Early-life stress (ELS) is a critical determinant of neurobehavioral development and may shape vulnerability to social and drug-related rewards later in life. In this work, we investigated the long-term consequences of prolonged maternal separation on social behavior and cocaine reward in rats. Rat pups were subjected to maternal separation (MS) for six hours daily from postnatal day (PD) 1 to PD21, modeling chronic early-life stress.
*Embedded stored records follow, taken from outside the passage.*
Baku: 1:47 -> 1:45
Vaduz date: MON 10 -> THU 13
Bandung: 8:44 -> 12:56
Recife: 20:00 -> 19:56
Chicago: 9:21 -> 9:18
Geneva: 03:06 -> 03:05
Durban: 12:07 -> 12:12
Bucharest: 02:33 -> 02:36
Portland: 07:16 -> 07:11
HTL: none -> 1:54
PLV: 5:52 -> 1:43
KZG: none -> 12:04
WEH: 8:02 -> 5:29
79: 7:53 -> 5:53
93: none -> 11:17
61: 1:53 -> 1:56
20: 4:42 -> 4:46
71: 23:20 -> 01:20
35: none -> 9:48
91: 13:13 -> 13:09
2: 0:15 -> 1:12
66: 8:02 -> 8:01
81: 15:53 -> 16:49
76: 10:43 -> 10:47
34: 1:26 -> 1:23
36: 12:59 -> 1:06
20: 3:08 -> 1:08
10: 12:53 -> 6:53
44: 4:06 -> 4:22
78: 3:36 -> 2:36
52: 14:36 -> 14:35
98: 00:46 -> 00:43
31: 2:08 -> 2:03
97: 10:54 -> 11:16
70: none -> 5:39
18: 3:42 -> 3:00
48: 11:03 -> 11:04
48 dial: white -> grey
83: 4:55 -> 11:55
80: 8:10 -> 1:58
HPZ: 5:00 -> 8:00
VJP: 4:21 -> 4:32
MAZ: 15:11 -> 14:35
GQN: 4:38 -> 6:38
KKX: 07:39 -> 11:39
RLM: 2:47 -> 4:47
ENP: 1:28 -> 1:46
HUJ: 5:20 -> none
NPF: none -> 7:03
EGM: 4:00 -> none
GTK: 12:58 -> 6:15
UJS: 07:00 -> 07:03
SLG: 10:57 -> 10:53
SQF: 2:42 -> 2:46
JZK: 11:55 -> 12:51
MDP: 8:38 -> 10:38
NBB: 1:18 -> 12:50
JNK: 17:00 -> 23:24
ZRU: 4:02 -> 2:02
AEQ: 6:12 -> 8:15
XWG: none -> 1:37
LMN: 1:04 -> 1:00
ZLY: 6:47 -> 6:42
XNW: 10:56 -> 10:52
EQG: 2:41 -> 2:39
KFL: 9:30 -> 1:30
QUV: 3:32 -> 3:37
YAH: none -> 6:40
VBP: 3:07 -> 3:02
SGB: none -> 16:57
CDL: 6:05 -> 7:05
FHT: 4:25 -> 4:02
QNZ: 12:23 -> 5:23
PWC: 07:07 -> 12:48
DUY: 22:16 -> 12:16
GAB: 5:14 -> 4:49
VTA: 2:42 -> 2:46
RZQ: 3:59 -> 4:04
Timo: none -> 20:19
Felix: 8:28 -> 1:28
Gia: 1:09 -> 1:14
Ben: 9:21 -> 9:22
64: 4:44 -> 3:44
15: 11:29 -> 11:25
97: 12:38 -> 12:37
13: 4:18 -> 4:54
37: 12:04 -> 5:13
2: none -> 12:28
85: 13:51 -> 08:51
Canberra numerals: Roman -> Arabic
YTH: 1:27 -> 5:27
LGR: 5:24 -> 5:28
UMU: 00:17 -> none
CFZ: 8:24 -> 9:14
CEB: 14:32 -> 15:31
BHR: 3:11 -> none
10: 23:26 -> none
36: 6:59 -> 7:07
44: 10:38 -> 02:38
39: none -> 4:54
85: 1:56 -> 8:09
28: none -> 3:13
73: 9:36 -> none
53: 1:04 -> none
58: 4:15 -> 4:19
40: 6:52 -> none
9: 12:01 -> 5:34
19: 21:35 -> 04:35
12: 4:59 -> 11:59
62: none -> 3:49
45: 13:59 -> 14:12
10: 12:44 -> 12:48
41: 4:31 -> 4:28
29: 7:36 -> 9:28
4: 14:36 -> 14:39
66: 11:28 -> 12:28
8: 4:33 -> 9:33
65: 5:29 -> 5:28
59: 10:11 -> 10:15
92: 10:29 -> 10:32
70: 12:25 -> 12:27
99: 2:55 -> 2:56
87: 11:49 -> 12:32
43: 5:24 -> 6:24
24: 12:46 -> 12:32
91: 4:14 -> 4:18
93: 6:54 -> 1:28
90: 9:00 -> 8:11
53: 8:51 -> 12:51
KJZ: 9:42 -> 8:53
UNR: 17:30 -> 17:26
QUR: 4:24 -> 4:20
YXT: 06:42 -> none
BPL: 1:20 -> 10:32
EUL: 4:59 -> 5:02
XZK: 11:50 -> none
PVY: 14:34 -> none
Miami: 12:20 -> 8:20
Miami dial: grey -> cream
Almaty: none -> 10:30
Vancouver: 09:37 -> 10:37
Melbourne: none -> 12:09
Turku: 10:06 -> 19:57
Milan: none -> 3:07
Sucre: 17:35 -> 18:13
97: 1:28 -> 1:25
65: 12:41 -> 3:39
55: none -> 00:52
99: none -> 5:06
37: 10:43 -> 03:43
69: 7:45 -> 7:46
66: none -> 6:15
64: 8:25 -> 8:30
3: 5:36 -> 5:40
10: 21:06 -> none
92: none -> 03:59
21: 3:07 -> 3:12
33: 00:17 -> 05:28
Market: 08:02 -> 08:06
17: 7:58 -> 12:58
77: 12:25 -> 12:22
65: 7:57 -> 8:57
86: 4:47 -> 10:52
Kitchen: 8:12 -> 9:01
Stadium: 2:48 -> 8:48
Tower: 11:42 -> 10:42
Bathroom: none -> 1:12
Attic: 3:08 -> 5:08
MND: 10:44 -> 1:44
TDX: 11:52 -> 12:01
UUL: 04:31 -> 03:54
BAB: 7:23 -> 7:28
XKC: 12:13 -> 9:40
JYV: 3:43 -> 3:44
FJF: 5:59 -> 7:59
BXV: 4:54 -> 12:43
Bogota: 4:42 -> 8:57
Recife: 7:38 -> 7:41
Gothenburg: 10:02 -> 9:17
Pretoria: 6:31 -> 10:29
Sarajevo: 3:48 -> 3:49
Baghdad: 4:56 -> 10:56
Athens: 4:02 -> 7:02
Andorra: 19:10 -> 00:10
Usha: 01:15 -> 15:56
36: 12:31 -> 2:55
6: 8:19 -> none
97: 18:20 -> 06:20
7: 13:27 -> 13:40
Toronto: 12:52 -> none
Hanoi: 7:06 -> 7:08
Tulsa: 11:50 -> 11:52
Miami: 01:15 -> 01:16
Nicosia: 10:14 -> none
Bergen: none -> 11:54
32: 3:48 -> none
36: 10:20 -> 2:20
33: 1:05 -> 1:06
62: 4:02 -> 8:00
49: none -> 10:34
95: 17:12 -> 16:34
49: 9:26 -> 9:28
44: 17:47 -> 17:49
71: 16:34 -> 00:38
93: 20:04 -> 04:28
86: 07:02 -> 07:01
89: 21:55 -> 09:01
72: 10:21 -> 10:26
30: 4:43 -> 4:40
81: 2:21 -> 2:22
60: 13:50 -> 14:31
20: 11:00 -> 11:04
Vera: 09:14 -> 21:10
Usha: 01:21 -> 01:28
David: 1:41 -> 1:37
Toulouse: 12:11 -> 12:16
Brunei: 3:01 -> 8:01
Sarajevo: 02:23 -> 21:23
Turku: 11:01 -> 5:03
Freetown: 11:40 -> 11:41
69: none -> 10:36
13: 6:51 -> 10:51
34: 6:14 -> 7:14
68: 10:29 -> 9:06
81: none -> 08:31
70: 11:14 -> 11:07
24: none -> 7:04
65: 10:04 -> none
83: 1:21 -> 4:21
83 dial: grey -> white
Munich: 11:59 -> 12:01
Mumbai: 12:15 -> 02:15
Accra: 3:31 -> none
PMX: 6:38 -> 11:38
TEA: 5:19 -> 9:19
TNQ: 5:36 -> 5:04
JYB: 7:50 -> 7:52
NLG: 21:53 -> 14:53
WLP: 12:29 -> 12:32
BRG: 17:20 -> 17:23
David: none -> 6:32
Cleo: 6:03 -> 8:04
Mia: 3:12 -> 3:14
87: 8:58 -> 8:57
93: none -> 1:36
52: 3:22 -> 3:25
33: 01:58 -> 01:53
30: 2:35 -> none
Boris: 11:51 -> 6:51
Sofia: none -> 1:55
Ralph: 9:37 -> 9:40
During adolescence and adulthood, multiple dimensions of social behavior, including social interaction, sociability, social recognition, and social reward, as well as cocaine reward in the self-administration paradigm, were assessed.

Our findings reveal that MS induces persistent and sex-dependent alterations in reward-related behaviors. Adolescent male rats exposed to MS exhibited enhanced social reward, alongside increased social interest and investigation, suggesting a heightened sensitivity to social stimuli. In contrast, their female counterparts displayed a blunted cocaine intake, indicating altered sensitivity to drug reward. These results highlight a sexually divergent impact of early-life stress, with males showing increased social reward processing and females suggesting enduring alterations in the drug reward system.

Overall, this study underscores the importance of early environmental factors in shaping distinct behavioral trajectories across sexes, with implications for understanding the developmental origins of social and substance use-related disorders.